**BRIEF**
For the word "button", search the records and show each line in which it occurs.

•••

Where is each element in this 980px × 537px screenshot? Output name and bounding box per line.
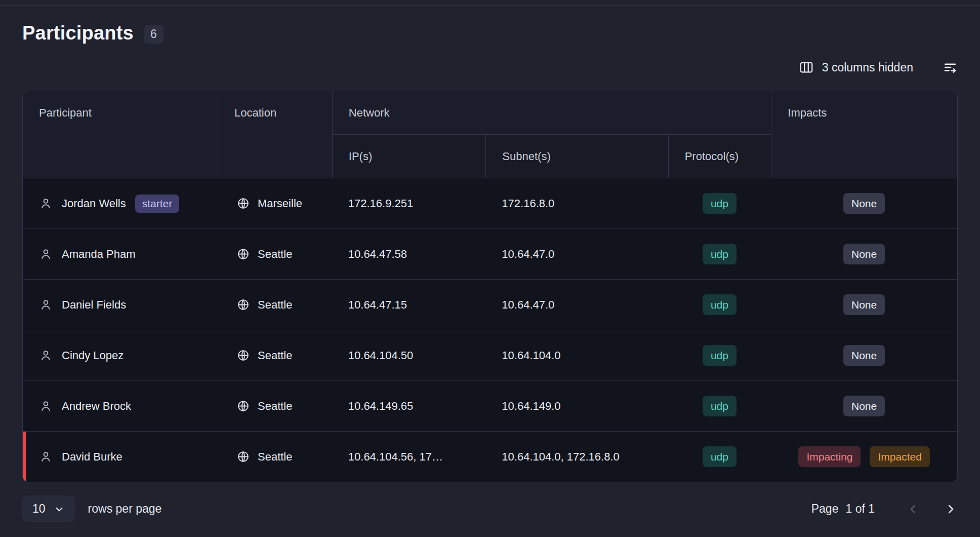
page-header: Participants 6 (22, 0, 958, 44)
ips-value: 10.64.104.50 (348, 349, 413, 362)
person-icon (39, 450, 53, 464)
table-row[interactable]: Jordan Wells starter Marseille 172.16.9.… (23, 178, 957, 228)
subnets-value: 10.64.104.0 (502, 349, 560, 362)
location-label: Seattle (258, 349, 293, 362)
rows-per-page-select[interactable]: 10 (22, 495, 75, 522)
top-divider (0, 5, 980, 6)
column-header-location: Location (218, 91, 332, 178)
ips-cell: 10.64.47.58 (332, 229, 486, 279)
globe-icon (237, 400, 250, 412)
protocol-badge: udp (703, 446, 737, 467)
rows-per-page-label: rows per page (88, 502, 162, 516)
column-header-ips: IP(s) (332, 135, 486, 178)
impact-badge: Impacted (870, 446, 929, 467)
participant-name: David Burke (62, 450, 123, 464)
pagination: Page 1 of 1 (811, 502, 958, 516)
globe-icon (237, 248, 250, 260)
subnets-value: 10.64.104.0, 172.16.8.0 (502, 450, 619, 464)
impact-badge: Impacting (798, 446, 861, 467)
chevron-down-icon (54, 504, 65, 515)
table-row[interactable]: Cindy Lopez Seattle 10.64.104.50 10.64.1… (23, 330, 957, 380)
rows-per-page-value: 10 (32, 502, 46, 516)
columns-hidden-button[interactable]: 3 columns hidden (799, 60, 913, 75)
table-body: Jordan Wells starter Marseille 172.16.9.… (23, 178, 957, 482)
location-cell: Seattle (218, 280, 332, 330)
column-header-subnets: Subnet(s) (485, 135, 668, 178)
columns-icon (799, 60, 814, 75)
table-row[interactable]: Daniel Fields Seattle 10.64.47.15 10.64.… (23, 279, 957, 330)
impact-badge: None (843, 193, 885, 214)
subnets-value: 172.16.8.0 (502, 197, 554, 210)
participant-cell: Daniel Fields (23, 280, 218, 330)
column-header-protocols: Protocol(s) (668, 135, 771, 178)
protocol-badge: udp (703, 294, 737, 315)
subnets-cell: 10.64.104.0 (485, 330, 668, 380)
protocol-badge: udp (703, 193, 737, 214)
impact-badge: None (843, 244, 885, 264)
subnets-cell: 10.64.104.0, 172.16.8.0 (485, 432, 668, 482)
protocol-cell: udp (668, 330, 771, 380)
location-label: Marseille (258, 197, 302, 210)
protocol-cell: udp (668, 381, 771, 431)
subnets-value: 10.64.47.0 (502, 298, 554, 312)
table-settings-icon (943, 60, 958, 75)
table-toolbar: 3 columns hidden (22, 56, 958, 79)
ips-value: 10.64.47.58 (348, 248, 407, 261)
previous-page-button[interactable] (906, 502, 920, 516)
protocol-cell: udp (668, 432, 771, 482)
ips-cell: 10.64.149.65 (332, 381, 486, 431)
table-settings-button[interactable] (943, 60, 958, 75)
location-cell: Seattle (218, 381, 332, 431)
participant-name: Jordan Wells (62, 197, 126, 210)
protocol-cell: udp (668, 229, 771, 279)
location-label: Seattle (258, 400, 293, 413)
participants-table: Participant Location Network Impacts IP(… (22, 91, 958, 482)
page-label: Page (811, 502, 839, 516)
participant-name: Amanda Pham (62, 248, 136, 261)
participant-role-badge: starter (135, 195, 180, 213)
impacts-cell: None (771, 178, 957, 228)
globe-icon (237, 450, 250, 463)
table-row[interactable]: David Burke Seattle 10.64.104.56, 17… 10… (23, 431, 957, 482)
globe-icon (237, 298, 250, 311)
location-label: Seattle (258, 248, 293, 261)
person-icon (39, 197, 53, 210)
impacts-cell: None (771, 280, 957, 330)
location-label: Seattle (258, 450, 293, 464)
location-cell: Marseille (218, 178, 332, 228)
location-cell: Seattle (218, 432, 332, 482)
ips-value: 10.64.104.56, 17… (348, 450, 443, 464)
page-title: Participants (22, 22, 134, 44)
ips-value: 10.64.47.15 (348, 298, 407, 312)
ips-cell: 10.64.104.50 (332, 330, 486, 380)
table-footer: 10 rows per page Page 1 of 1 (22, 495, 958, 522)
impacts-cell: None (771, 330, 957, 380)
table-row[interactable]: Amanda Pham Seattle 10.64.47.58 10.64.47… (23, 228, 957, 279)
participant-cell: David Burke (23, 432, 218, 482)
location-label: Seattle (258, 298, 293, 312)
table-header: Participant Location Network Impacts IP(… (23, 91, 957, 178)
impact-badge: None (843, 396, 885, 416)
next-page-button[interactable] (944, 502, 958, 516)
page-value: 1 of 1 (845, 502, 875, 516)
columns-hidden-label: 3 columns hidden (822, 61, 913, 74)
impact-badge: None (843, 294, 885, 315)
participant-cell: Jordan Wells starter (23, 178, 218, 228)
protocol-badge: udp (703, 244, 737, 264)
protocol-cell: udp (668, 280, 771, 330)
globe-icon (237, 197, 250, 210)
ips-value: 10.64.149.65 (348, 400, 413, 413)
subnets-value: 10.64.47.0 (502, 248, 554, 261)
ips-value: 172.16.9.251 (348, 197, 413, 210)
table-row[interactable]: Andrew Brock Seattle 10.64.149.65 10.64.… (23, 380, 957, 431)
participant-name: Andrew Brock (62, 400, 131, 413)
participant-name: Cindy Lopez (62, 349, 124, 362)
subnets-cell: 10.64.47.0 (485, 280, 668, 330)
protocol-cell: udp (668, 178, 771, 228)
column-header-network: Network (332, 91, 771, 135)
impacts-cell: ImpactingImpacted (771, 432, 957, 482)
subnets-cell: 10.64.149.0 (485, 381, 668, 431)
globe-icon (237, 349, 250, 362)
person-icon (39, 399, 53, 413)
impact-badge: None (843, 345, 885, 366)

•••

**YOUR SOLUTION**
columns-hidden-button[interactable]: 3 columns hidden (799, 60, 913, 75)
previous-page-button[interactable] (906, 502, 920, 516)
table-settings-button[interactable] (943, 60, 958, 75)
next-page-button[interactable] (944, 502, 958, 516)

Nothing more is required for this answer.